The first aim of this study was to determine if task-related BOLD activation could be detected in 12 anaesthetised neurosurgical patients intra-operatively during the resection of their brain tumour and this was demonstrated in 20/24 (83%) of acquisitions. The second aim was to assess whether the data was sufficient that a clinical neuroradiological report could be provided to the neurosurgeon as to the location of intra-operative sensorimotor fMRI activation and this was found in 17/24 (71%) of acquisitions.

We have previously shown that sevoflurane anaesthesia significantly reduces the BOLD signal amplitude1. Though no significant difference was demonstrated in the sevoflurane concentration between the data sets scored as a) useful vs b) suboptimal, individual patient differences in sensitivity to anaesthesia and other physiological factors may have contributed to those acquisitions scored as suboptimal.

Conclusion

In a cohort of neurosurgical patients, we have demonstrated that the task-related BOLD signal can be reproducibly acquired intra-operatively during tumour resection and in the majority of cases, the data can prove useful in providing a neuroradiological report to the neurosurgeon as to the location of intra-operative sensorimotor fMRI activation.

These results provide strong evidence supporting the feasibility and indicating the possible role of intra-operative fMRI.

Acknowledgements

This research was funded by a grant provided by the NIHR UCL/UCLH Biomedical Research Centre.

References

1. Yamamoto AK, Magerkurth J, Mancini L, White MJ , Miserocchi A, McEvoy AW, et al. Acquisition of sensorimotor fMRI under general anaesthesia in neurosurgical patients: evaluation of the effect of anaesthesia on the BOLD response. 1241 Proc. Intl. Soc. Mag. Reson. Med. 25 (2017)

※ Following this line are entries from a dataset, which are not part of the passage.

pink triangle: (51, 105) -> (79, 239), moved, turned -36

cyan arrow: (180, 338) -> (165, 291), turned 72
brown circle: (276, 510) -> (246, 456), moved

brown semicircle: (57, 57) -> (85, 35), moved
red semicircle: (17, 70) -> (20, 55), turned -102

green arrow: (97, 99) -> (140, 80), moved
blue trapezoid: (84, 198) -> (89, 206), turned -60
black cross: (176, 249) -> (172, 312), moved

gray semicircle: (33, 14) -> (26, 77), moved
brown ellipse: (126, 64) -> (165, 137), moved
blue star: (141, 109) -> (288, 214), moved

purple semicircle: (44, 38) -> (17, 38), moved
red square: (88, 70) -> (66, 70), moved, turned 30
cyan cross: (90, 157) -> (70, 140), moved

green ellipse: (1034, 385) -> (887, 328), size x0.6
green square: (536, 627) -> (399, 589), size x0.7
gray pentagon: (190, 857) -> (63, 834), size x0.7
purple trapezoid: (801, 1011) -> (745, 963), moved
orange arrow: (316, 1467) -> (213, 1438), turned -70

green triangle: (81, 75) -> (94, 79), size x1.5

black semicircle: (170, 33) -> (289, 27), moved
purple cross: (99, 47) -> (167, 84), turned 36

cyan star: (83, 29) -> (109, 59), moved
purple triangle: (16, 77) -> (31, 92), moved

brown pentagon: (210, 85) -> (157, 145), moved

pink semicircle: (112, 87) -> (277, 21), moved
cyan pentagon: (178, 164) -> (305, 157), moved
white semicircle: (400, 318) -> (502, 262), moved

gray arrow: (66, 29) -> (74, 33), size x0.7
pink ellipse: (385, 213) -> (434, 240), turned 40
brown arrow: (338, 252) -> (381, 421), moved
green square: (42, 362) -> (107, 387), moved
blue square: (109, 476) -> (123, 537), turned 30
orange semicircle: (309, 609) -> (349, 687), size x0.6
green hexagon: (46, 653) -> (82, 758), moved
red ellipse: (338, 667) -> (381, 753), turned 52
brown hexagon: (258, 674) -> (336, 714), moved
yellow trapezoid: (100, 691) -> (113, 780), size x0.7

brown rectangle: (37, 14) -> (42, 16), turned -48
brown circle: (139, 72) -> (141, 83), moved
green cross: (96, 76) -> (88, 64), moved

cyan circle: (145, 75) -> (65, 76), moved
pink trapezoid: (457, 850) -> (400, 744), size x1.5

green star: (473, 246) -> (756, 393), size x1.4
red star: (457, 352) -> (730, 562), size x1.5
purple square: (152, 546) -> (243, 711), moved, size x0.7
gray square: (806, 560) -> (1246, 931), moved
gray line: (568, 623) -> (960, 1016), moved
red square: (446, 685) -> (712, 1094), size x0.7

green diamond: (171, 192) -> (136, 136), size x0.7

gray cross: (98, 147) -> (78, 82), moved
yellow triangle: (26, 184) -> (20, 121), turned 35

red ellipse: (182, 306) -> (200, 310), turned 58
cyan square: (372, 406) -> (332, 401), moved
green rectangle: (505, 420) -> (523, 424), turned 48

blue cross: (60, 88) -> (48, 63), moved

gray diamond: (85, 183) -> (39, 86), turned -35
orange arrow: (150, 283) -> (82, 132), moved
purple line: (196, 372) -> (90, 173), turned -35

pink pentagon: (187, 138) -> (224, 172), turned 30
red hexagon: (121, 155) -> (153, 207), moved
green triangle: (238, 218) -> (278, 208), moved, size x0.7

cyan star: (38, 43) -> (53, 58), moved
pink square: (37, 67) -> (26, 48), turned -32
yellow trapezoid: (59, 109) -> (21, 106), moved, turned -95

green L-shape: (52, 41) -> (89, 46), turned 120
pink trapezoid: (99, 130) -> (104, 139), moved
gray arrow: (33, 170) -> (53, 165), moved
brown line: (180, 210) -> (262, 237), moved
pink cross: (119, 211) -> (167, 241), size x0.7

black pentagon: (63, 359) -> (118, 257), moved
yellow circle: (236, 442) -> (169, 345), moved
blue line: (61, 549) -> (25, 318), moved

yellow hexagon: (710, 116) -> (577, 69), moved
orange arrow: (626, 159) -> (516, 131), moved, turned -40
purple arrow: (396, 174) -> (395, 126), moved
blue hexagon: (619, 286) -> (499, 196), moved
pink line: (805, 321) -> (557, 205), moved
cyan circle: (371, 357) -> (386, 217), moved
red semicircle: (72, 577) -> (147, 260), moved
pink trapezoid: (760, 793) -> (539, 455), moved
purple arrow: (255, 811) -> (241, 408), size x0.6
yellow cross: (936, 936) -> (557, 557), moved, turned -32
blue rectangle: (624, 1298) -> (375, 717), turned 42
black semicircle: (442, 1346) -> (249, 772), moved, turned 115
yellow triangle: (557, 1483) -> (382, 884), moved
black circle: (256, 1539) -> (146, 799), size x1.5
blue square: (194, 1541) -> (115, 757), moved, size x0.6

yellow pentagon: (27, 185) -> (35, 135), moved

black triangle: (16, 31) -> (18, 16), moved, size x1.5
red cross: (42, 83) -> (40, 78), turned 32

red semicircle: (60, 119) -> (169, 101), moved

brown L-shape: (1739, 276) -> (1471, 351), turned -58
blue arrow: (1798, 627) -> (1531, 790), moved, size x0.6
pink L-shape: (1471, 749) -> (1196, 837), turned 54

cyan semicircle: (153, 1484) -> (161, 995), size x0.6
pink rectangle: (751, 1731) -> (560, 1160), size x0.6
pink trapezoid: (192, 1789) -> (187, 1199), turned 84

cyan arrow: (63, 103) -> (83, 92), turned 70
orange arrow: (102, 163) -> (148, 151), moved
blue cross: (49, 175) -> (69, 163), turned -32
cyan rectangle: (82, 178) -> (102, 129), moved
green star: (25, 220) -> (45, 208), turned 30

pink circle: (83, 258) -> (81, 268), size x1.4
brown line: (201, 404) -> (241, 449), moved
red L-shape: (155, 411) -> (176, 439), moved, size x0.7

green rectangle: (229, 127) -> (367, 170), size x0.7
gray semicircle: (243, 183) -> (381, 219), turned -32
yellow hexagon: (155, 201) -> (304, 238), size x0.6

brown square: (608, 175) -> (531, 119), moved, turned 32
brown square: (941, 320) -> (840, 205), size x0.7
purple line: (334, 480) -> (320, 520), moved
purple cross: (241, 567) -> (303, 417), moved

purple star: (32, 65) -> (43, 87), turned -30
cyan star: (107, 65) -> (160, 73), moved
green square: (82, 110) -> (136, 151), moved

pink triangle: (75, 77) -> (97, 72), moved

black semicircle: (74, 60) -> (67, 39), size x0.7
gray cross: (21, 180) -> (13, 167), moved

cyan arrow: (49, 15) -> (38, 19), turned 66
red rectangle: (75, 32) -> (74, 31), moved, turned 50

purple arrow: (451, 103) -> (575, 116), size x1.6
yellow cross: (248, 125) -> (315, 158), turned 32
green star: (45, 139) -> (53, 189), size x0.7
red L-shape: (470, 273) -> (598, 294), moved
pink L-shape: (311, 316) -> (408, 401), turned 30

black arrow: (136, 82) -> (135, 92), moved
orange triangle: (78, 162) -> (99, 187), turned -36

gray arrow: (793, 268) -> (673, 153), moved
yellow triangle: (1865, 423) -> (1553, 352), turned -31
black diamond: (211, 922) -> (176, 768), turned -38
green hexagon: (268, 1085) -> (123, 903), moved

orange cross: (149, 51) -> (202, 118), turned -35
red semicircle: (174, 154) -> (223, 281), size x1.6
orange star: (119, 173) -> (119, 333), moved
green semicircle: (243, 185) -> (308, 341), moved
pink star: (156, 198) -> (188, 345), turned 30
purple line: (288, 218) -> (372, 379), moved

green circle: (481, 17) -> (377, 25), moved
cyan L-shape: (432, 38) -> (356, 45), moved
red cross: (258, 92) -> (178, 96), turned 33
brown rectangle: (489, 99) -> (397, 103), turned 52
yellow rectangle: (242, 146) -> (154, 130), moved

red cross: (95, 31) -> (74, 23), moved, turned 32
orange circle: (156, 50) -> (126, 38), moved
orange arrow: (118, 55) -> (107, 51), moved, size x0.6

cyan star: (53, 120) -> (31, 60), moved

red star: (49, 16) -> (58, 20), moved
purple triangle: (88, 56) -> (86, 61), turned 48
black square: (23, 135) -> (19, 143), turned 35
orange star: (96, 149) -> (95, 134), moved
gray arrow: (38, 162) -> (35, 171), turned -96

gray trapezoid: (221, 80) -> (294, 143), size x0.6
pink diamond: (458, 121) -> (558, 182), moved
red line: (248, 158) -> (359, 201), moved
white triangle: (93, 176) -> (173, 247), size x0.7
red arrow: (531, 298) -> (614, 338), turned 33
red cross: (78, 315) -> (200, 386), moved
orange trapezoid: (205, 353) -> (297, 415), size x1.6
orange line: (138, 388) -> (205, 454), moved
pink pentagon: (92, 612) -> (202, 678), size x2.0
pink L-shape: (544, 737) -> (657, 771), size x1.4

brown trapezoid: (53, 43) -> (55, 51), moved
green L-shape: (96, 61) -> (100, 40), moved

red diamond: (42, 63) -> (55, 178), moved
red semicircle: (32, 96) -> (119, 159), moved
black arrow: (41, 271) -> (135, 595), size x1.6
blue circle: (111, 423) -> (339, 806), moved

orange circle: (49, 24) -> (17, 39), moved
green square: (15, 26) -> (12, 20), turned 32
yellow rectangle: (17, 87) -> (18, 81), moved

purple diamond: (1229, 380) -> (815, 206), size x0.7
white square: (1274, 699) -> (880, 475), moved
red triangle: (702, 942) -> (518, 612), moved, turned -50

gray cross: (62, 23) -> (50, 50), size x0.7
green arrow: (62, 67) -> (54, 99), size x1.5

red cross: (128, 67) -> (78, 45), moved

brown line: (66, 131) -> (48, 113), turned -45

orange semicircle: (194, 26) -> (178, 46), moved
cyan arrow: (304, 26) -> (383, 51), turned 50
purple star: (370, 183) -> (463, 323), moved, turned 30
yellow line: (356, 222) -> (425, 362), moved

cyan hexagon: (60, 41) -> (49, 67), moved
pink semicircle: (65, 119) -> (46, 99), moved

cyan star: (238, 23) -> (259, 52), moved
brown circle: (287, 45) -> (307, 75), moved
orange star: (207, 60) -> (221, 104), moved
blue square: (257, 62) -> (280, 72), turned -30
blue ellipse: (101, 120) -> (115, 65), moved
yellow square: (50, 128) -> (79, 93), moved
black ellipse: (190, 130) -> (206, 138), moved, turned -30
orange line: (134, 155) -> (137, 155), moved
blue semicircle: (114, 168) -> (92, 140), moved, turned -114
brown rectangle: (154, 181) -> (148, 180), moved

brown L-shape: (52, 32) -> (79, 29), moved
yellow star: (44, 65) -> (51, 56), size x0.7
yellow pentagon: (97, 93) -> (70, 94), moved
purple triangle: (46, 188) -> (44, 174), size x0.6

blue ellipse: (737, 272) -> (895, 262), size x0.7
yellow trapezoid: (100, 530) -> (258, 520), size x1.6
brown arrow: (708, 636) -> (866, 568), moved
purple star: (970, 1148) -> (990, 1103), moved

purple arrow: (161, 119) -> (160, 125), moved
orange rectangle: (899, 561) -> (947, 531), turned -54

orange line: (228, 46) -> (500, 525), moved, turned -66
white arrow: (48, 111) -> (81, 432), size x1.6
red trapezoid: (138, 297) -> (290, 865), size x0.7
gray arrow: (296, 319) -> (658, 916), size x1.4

2. Magerkurth J, Mancini L, Penny W, Flandin G, Ashburner J, Micallef C, et al. Objective Bayesian fMRI analysis-a pilot study in different clinical environments. Front Neurosci 9:1–17 (2015)

3. Friston, K.J., Frith, C.D., Turner, R., Frackowiak, R.S. Characterizing evoked hemodynamics with fMRI. Neuroimage 2, 157–65 (1995)

Figures

Table 1a

The statistical results for the 17 fMRI acquisitions scored as being useful for provision of a clinical neuroradiological report are listed according to whether the data was acquired in the exposed (table 1a) or unexposed (table 1b) hemisphere at the time of tumour resection. Threshold = statistical height threshold selected by the neuroradiologist, k=cluster size, x y z =MNI co-ordinates for peak voxel activation, Z score and P value for peak voxel activation.


Table 1b

The statistical results for the 17 fMRI acquisitions scored as being useful for provision of a clinical neuroradiological report are listed according to whether the data was acquired in the exposed (table 1a) or unexposed (table 1b) hemisphere at the time of tumour resection. Threshold = statistical height threshold selected by the neuroradiologist, k=cluster size, x y z =MNI co-ordinates for peak voxel activation, Z score and P value for peak voxel activation.


Figure 1

Illustrates examples of the left and right hand fMRI acquisitions for two patients, A and E, both scored as being clinically useful. Images are shown in radiological convention (left of patient shown on left side of image). The fMRI clusters are colour coded according to whether activation was elicited by movement of the right or left hand. Patient A has a tumour in the left cerebrum so the left hemisphere was exposed, patient E has a tumour in the right cerebrum (right hemisphere exposed).

e = exposed hemisphere, u = unexposed hemisphere.


Figure 2

Illustrates the results for the 24 fMRI acquisitions as to whether they were scored as being a) useful (blue) or suboptimal (red) . Exposed indicates the fMRI was acquired in the cerebral hemisphere exposed at the time of surgery, unexposed indicates activation was acquired in the contra-lateral hemisphere.

% is the group median end-tidal sevoflurane concentration.